This seems like a wasteful exercise to me. Are we really going to retrain our largest models on a weekly basis to teach them about what's happened recently?

I'm much more interested in learning about the smallest, fastest model we can create that can effectively manipulate language, "reason" about things, summarize and drive tools.

I want a model that can answer any question accurately because it knows how to look up extra information from reliable sources, and evaluate that information effectively once it finds it.




That's not the point of the Gilligan's Island test. If the LLMs had said something to the effect of "I don't know, I wasn't trained to answer trivia about television" then I would agree with your comment.

Instead they all confabulated! Either they made up an episode title or insisted the episode doesn't exist. That's a serious problem: if the LLM doesn't properly recognize that it doesn't know something, how will it properly recognize it needs to use a tool to obtain that knowledge?
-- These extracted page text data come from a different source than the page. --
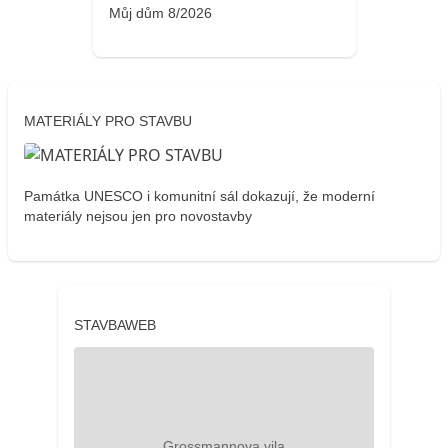
Můj dům 8/2026
MATERIÁLY PRO STAVBU
Památka UNESCO i komunitní sál dokazují, že moderní
materiály nejsou jen pro novostavby
STAVBAWEB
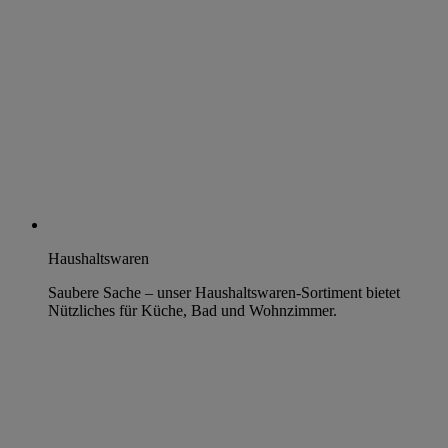
Haushaltswaren
Saubere Sache – unser Haushaltswaren-Sortiment bietet
Nützliches für Küche, Bad und Wohnzimmer.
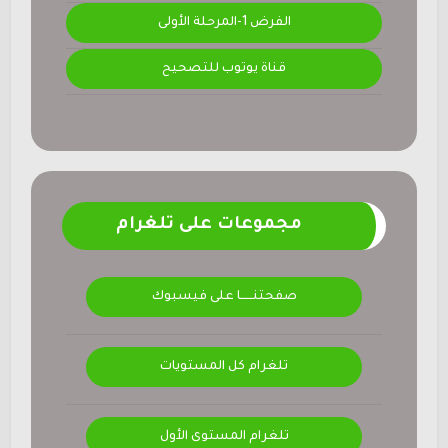
الفرض 1-المرحلة الأولى
قناة يوتوب للتصحيح
مجموعات على تلغرام
صفحتنــــــا على فيسبوك
تلغرام كل المستويات
تلغرام المستوى الأول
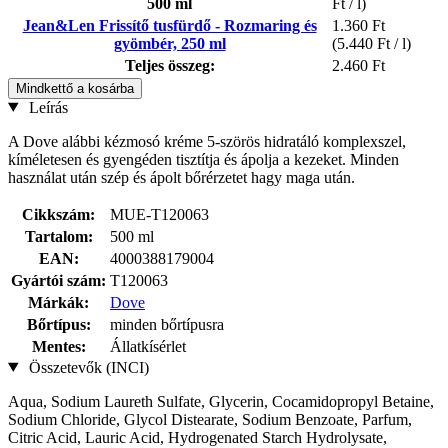
500 ml
Ft / l)
Jean&Len Frissítő tusfürdő - Rozmaring és
1.360 Ft
gyömbér, 250 ml
(5.440 Ft / l)
Teljes összeg:
2.460 Ft
Mindkettő a kosárba
Leírás
A Dove alábbi kézmosó kréme 5-szörös hidratáló komplexszel,
kíméletesen és gyengéden tisztítja és ápolja a kezeket. Minden
használat után szép és ápolt bőrérzetet hagy maga után.
Cikkszám:
MUE-T120063
Tartalom:
500 ml
EAN:
4000388179004
Gyártói szám:
T120063
Márkák:
Dove
Bőrtípus:
minden bőrtípusra
Mentes:
Állatkísérlet
Összetevők (INCI)
Aqua, Sodium Laureth Sulfate, Glycerin, Cocamidopropyl Betaine,
Sodium Chloride, Glycol Distearate, Sodium Benzoate, Parfum,
Citric Acid, Lauric Acid, Hydrogenated Starch Hydrolysate,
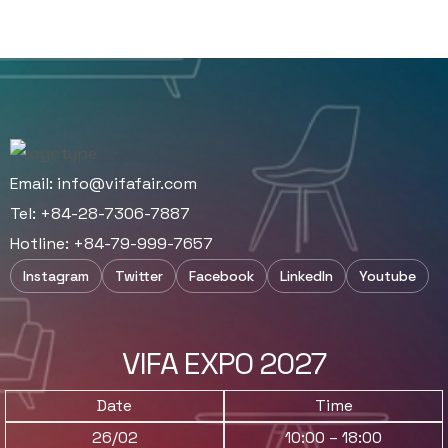
Email:
info@vifafair.com
Tel: +84-28-7306-7887
Hotline: +84-79-999-7657
Instagram
Twitter
Facebook
LinkedIn
Youtube
VIFA EXPO 2027
Date
Time
26/02
10:00 – 18:00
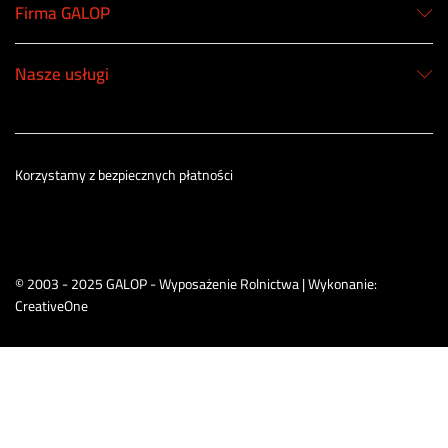
Firma GALOP
Nasze usługi
Korzystamy z bezpiecznych płatności
© 2003 - 2025 GALOP - Wyposażenie Rolnictwa | Wykonanie:
CreativeOne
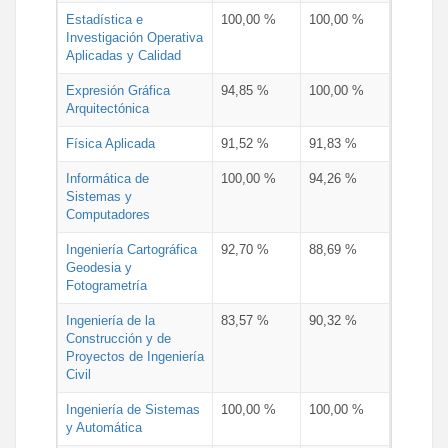
Estadística e
100,00 %
100,00 %
Investigación Operativa
Aplicadas y Calidad
Expresión Gráfica
94,85 %
100,00 %
Arquitectónica
Física Aplicada
91,52 %
91,83 %
Informática de
100,00 %
94,26 %
Sistemas y
Computadores
Ingeniería Cartográfica
92,70 %
88,69 %
Geodesia y
Fotogrametría
Ingeniería de la
83,57 %
90,32 %
Construcción y de
Proyectos de Ingeniería
Civil
Ingeniería de Sistemas
100,00 %
100,00 %
y Automática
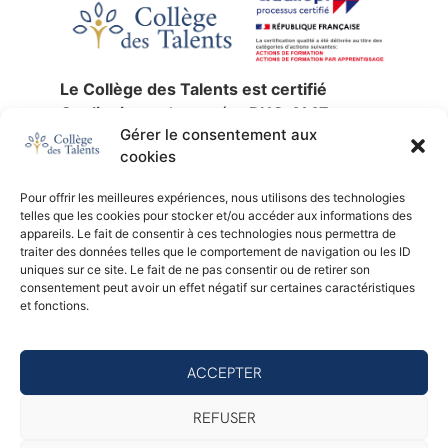
Le Collège des Talents est certifié
Qualiopi
sous le numéro
RNQ 4147
,
Gérer le consentement aux
jusqu’au
30 décembre 2027
.
cookies
La certification qualité a été délivrée au
titre des catégories d’actions suivantes :
Pour offrir les meilleures expériences, nous utilisons des technologies
actions de formation
,
validation des
telles que les cookies pour stocker et/ou accéder aux informations des
acquis de l’expérience
et
formation par
appareils. Le fait de consentir à ces technologies nous permettra de
traiter des données telles que le comportement de navigation ou les ID
apprentissage
.
uniques sur ce site. Le fait de ne pas consentir ou de retirer son
SIREN :
753 676 329 —
NDA :
11 92 24791
consentement peut avoir un effet négatif sur certaines caractéristiques
92 —
Certificateur :
AB Certification.
et fonctions.
Consulter le certificat Qualiopi (PDF)
ACCEPTER
© 2026 - Collège des Talents
REFUSER
Mentions légales
Politique de confidentialité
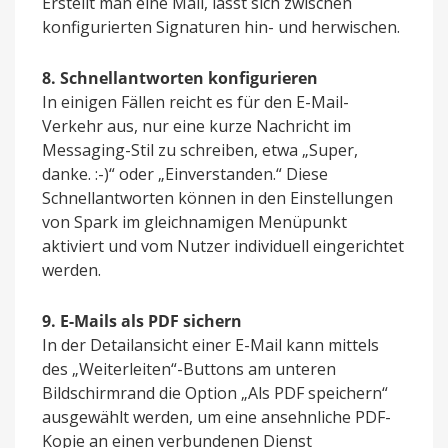
Erstellt man eine Mail, lässt sich zwischen
konfigurierten Signaturen hin- und herwischen.
8. Schnellantworten konfigurieren
In einigen Fällen reicht es für den E-Mail-
Verkehr aus, nur eine kurze Nachricht im
Messaging-Stil zu schreiben, etwa „Super,
danke. :-)“ oder „Einverstanden.“ Diese
Schnellantworten können in den Einstellungen
von Spark im gleichnamigen Menüpunkt
aktiviert und vom Nutzer individuell eingerichtet
werden.
9. E-Mails als PDF sichern
In der Detailansicht einer E-Mail kann mittels
des „Weiterleiten“-Buttons am unteren
Bildschirmrand die Option „Als PDF speichern“
ausgewählt werden, um eine ansehnliche PDF-
Kopie an einen verbundenen Dienst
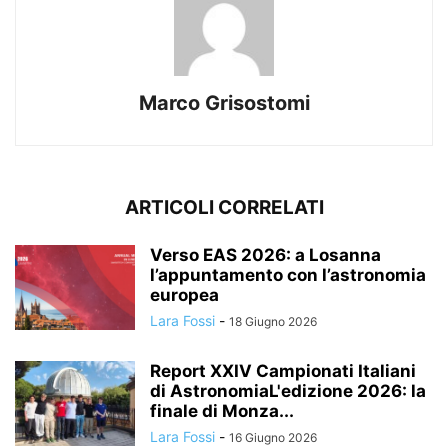
Marco Grisostomi
ARTICOLI CORRELATI
Verso EAS 2026: a Losanna
l’appuntamento con l’astronomia
europea
Lara Fossi
-
18 Giugno 2026
Report XXIV Campionati Italiani
di AstronomiaL'edizione 2026: la
finale di Monza...
Lara Fossi
-
16 Giugno 2026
It seems like the only answer we have is for a user to flag that GPT-4+Web flubbed the Gilligan test, OpenAI dispatches a data contractor for RLHF whack-a-mole + synthetic data generation, GPT learns to Google answers to Gilligan's Island prompts, then we cross our fingers and hope transformers are smart enough to transfer that knowledge to the Sanford and Son benchmark.
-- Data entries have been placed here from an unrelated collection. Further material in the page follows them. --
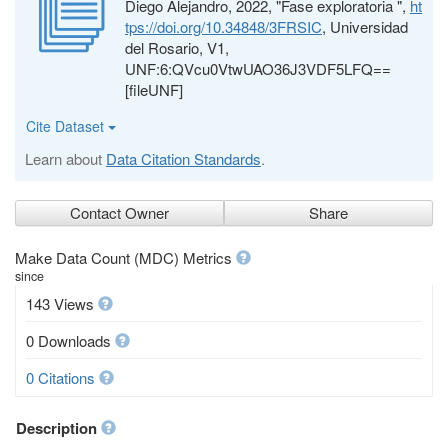
Diego Alejandro, 2022, "Fase exploratoria ",
ht
tps://doi.org/10.34848/3FRSIC
, Universidad
del Rosario, V1,
UNF:6:QVcu0VtwUAO36J3VDF5LFQ==
[fileUNF]
Cite Dataset
Learn about
Data Citation Standards
.
Contact Owner
Share
Make Data Count (MDC) Metrics
since
143 Views
0 Downloads
0 Citations
Description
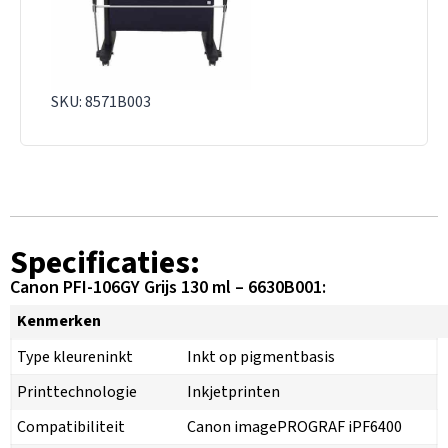
SKU: 8571B003
Specificaties:
Canon PFI-106GY Grijs 130 ml – 6630B001:
Kenmerken
Type kleureninkt
Inkt op pigmentbasis
Printtechnologie
Inkjetprinten
Compatibiliteit
Canon imagePROGRAF iPF6400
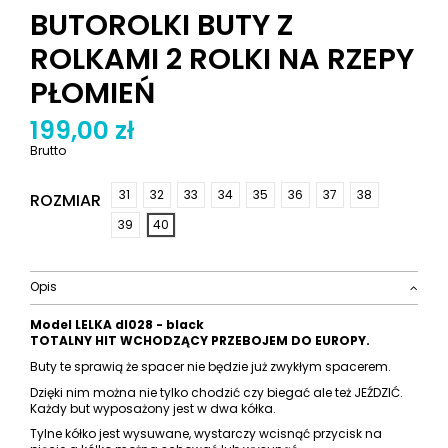
BUTOROLKI BUTY Z
ROLKAMI 2 ROLKI NA RZEPY
PŁOMIEŃ
199,00 zł
Brutto
31
32
33
34
35
36
37
38
ROZMIAR
39
40
Opis
Model LELKA dl028 - black
TOTALNY HIT WCHODZĄCY PRZEBOJEM DO EUROPY.
Buty te sprawią że spacer nie będzie już zwykłym spacerem.
Dzięki nim można nie tylko chodzić czy biegać ale też JEŹDZIĆ.
Każdy but wyposażony jest w dwa kółka.
Tylne kółko jest wysuwane, wystarczy wcisnąć przycisk na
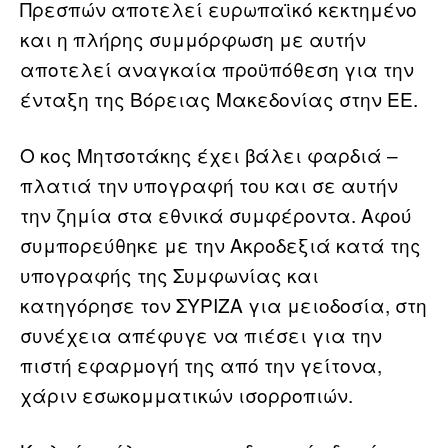
Πρεσπών αποτελεί ευρωπαϊκό κεκτημένο
και η πλήρης συμμόρφωση με αυτήν
αποτελεί αναγκαία προϋπόθεση για την
ένταξη της Βόρειας Μακεδονίας στην ΕΕ.
Ο κος Μητσοτάκης έχει βάλει φαρδιά –
πλατιά την υπογραφή του και σε αυτήν
την ζημία στα εθνικά συμφέροντα. Αφού
συμπορεύθηκε με την Ακροδεξιά κατά της
υπογραφής της Συμφωνίας και
κατηγόρησε τον ΣΥΡΙΖΑ για μειοδοσία, στη
συνέχεια απέφυγε να πιέσει για την
πιστή εφαρμογή της από την γείτονα,
χάριν εσωκομματικών ισορροπιών.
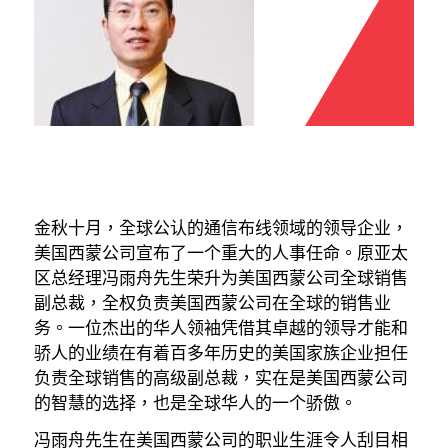
金秋十月，全球公认的通信布线领域的领导企业，
美国西蒙公司宣布了一个重大的人事任命。原亚太
区总经理冯雨舟先生荣升为美国西蒙公司全球销售
副总裁，全权负责美国西蒙公司在全球的销售业
务。一位杰出的华人领袖凭借其卓越的领导才能和
骄人的业绩在有着百多年历史的美国家族企业担任
负责全球销售的高级副总裁，实在是美国西蒙公司
的智慧的选择，也是全球华人的一个骄傲。
冯雨舟先生在美国西蒙公司的职业生涯令人刮目相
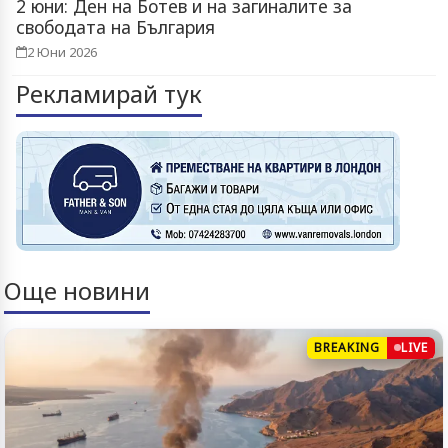
2 юни: Ден на Ботев и на загиналите за
свободата на България
2 Юни 2026
Рекламирай тук
Още новини
BREAKING
LIVE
>It seems like the only answer we have is for a user to flag that GPT-4+Web flubbed the Gilligan test OpenAI dispatches a data contractor for RLHF whack-a-mole + synthetic data generation, GPT learns to Google answers to Gilligan's Island prompts, then we cross our fingers and hope transformers are smart enough to transfer that knowledge to the Sanford and Son benchmark.

Or maybe... let me run this up the flagpole and see if anyone salutes it... maybe we accept that LLMs have fundamental architectural limitations and can't do certain things like "math" or "anything requiring an awareness of context or factual accuracy" and don't use them for everything?

So like instead of that, which wouldn't even work because search engines have already been polluted by AI generated garbage so they would just be eating their own shit, we have search engines that actually work again, and people just look that stuff up? And LLMs get relegated to whatever niche they're actually useful in, rather than the current plan of rebuilding our entire technological society on top of them as soon as possible because money?


I know when I'm lying. It doesn't seem totally insane to think that there's a node/tensor (not calling it a neuron) inside the model that is activated when it's confabulating that we could find and highlight and program our way into not happening.


From what I understand of the way LLMs work, they don't "know" when they're confabulating or not. All of the text they generate is arbitrary, albeit not entirely random. Whether or not any particular response is useful is a matter of human interpretation.

The problem is the tendency to assume LLMs behave the same way humans do. You know you're lying when you're lying. LLMs don't even have a concept of a "lie." Even though you can ask one what a lie is, and it responds with an accurate answer, that's still just an arbitrary statistically based response. It doesn't actually know.


It's crazy to me how even in here there's such a huge amount of people who just don't understand. Even the article were discussing points this out

> The implications are that LLMs do not perform reasoning over data in the way that most people conceive or desire.

> There is no self-reflection of its information; it does not know what it knows and what it does not. The line between hallucination and truth is simply a probability factored by the prevalence of training data and post-training processes like fine-tuning

It's not thinking, it's not conscious, it's just a mathematical function that's too complex for us to understand.


I think the best way to think of it is that it’s an estimation of the outputs of reasoning and knowledge. Of course this means that the models do need to model the reasoning process in some way, but it in no way implies that they model it in a way that’s rigorous or reliable.


I just got an interesting[0] response from Claude 3 Opus:

> I don't believe there was an episode of Gilligan's Island that centered around mind reading. The show ran for 3 seasons from 1964-1967 and featured the comic adventures of 7 castaways on an uncharted island. Typical plotlines involved their efforts to get rescued and zany schemes by Gilligan that would go awry. But to my knowledge, none of the 98 episodes had a storyline focused on mind reading or telepathic abilities.

It's probably the closest I can remember seeing an LLM get to saying "I don't know". "I don't believe there was" at least acknowledges the possibility of being incorrect and should prompt a careful user to do further research.

[0] Also interesting is that one of the article's comments shows Opus giving the correct episode title but incorrect details. So ... mixed bag.


> If the LLMs had said something to the effect of "I don't know, I wasn't trained to answer <question type> about <question topic>" ...

This is so very much the answer I want from an LLM every single time it's not reasonably certain about an answer to a query. Not "hallucinate" a plausible sounding answer and then confidently spew lies at me as if it's gospel truth.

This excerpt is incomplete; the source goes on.